Search code examples
c#.netfilestreamdeflatestream

Reading using DeflateStream doesn't match expected size


I'm writing a set of discrete binary data to a stream and then to disk. I'm using a buffered file stream to reduce the disk usage.

BinaryWriter -> DeflateStream -> FileStream (buffered)

The data set consists of a header part (with some info) and some raw data, compressed;

1. Signature, 1 byte.
2. Timestamp, 8 bytes.
3. Size of data uncompressed, 8 bytes
4. Data (compressed, using DeflateStream), X bytes

The issue is that when reading the data, doing the inverse operation, the position on the stream doesn't match the expected value.

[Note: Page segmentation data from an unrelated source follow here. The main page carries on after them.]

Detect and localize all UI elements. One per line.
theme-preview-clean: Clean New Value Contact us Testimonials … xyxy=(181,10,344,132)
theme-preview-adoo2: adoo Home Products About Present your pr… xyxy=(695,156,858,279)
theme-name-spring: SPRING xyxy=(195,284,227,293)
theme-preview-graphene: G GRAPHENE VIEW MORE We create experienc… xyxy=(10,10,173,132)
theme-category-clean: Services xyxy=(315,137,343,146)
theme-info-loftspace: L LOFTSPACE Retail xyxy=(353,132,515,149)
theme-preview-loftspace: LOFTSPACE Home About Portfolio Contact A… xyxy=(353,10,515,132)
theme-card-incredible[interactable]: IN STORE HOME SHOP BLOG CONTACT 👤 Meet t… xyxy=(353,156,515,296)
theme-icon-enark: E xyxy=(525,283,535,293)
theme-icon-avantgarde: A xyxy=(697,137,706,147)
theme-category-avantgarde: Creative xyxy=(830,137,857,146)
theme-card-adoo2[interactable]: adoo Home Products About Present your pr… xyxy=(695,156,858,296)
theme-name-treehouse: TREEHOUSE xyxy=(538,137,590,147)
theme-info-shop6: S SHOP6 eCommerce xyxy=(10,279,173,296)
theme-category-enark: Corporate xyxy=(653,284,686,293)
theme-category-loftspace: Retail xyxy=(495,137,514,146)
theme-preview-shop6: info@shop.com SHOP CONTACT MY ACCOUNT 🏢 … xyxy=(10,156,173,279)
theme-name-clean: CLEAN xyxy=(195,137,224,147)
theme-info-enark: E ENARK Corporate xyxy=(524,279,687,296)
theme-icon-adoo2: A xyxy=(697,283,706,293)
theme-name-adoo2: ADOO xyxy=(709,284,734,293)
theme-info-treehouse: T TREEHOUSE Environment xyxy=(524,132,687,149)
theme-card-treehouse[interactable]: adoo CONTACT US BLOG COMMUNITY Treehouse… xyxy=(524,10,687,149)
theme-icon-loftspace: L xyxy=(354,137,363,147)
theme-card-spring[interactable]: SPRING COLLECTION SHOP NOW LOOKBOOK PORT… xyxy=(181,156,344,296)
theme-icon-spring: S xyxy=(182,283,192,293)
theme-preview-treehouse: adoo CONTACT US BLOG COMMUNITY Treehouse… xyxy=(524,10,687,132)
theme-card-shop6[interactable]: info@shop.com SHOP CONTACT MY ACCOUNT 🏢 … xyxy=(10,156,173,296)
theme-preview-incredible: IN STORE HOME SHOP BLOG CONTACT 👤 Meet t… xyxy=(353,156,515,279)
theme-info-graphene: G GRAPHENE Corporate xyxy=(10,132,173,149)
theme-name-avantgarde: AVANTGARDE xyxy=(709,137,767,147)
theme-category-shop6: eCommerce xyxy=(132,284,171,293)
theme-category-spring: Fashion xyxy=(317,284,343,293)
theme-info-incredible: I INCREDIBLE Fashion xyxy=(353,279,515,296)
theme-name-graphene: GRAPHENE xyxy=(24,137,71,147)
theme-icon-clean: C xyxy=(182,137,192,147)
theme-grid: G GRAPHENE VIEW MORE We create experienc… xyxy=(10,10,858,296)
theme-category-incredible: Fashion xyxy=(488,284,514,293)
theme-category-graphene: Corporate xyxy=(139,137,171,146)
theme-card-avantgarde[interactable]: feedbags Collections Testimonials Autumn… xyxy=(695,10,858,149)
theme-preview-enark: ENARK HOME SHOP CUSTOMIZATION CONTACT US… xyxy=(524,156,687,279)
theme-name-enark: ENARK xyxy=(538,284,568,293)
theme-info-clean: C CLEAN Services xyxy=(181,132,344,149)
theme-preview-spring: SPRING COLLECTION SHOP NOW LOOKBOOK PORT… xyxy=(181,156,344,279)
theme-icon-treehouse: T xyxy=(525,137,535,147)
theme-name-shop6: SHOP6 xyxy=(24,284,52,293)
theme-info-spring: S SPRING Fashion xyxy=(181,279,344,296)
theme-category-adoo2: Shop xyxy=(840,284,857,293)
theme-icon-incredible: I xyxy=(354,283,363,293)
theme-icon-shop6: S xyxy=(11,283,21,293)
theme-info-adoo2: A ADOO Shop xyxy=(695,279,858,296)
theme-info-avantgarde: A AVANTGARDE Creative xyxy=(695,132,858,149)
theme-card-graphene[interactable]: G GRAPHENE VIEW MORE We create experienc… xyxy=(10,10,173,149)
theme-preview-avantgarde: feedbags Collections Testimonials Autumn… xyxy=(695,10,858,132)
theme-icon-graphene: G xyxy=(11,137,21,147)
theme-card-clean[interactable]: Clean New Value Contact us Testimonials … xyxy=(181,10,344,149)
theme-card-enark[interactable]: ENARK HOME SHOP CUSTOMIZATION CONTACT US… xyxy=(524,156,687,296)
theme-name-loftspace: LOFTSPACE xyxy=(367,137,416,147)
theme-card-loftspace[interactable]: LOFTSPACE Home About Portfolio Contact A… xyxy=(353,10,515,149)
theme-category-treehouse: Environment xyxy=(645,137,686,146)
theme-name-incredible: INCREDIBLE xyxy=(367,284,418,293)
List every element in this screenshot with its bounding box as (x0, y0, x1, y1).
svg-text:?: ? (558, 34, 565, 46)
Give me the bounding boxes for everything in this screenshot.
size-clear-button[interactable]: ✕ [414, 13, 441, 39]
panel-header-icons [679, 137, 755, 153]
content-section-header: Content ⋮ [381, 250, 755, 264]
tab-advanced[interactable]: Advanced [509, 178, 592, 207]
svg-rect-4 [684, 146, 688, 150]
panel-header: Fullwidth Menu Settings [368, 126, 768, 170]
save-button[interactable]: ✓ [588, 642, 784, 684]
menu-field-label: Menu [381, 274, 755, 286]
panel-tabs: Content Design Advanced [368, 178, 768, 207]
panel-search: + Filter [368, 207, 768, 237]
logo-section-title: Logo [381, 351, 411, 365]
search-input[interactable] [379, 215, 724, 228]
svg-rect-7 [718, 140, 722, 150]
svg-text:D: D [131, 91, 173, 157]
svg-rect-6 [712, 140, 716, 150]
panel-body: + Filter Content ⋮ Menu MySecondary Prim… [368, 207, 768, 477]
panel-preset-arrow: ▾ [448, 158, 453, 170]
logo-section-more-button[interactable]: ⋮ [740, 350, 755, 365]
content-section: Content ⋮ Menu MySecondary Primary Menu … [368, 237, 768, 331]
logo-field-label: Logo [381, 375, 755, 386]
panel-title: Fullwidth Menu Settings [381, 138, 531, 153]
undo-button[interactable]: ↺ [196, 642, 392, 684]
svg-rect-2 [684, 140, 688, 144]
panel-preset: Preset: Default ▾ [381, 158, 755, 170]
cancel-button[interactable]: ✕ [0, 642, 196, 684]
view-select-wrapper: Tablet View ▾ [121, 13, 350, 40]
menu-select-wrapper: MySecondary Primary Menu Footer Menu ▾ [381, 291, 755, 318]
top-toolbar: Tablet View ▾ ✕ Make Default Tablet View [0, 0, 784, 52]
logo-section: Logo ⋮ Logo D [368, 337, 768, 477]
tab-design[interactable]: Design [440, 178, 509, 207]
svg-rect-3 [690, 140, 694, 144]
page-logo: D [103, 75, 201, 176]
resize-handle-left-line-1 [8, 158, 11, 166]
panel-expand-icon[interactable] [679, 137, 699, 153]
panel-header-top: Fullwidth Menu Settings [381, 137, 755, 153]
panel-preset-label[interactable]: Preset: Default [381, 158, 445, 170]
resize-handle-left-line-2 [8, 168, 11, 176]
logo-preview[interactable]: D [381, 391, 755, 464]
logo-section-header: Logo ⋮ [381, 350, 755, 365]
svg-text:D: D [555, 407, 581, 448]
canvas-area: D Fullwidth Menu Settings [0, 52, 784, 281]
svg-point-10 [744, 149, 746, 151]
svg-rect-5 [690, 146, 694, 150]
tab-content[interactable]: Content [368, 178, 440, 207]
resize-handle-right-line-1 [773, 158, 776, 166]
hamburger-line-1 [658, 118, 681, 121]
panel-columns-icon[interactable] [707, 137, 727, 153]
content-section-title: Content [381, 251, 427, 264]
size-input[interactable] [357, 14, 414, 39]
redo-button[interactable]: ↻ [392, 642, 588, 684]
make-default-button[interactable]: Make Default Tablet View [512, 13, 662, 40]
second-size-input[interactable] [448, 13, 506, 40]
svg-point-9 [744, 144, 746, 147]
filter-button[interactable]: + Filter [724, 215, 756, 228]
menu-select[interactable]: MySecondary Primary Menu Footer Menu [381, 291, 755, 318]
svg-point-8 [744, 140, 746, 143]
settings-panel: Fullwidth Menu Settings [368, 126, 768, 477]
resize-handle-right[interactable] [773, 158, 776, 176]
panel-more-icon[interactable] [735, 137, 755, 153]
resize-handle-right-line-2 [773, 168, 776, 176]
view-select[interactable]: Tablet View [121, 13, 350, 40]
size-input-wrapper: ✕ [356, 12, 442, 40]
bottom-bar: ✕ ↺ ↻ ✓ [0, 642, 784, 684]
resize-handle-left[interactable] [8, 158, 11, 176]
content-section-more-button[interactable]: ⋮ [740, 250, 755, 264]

1. Read signature, 1 byte.
2. Read timestamp, 8 bytes (long).
3. Read data size, 8 bytes (long).
4. Read compressed data, using DeflateStream, (above value) bytes.

This of course breaks reading of all the other items. For a data of size 240_000, reading it results in reading more than that. Since I'm writing the data size right before the raw data, the operation to read the size back is working.

The issue is with the DeflateStream or maybe how I'm using it.

Writer

var fileStream = new FileStream(path, FileMode.Create, FileAccess.Write, FileShare.None, 200 * 1_048_576);
var binaryWriter = new BinaryWriter(fileStream);

var item = new Item
{
    Signature = (byte)1,
    TimeStamp = DateTime.Now.Ticks,
    Data = new byte[] { .... }
}

binaryWriter.Write(item.Signature); //1 byte.
binaryWriter.Write(item.TimeStamp); //8 bytes.
binaryWriter.Write(item.Data.LongLength); //8 bytes.

//Reported position: 17 (1 + 8 + 8)
//Data Length: 240_000

using (var compressStream = new DeflateStream(fileStream, CompressionLevel.Optimal, true))
{
    compressStream.Write(item.Data);
    compressStream.Flush();
}

//Reported position: 8099 (1 + 8 + 8 + [compressed length])

//🔁 Repeats until all items are in cache.

Reader

await using var fileStream = new FileStream(path, FileMode.Open, FileAccess.Read, FileShare.Read);
using var binaryReader = new BinaryReader(fileStream);

var items = new List<Item>();

while (fileStream.Position < fileStream.Length)
{
    var item = new Item
    {
        StreamPosition = fileStream.Position
    };

    fileStream.Position += 1; //Skip signature.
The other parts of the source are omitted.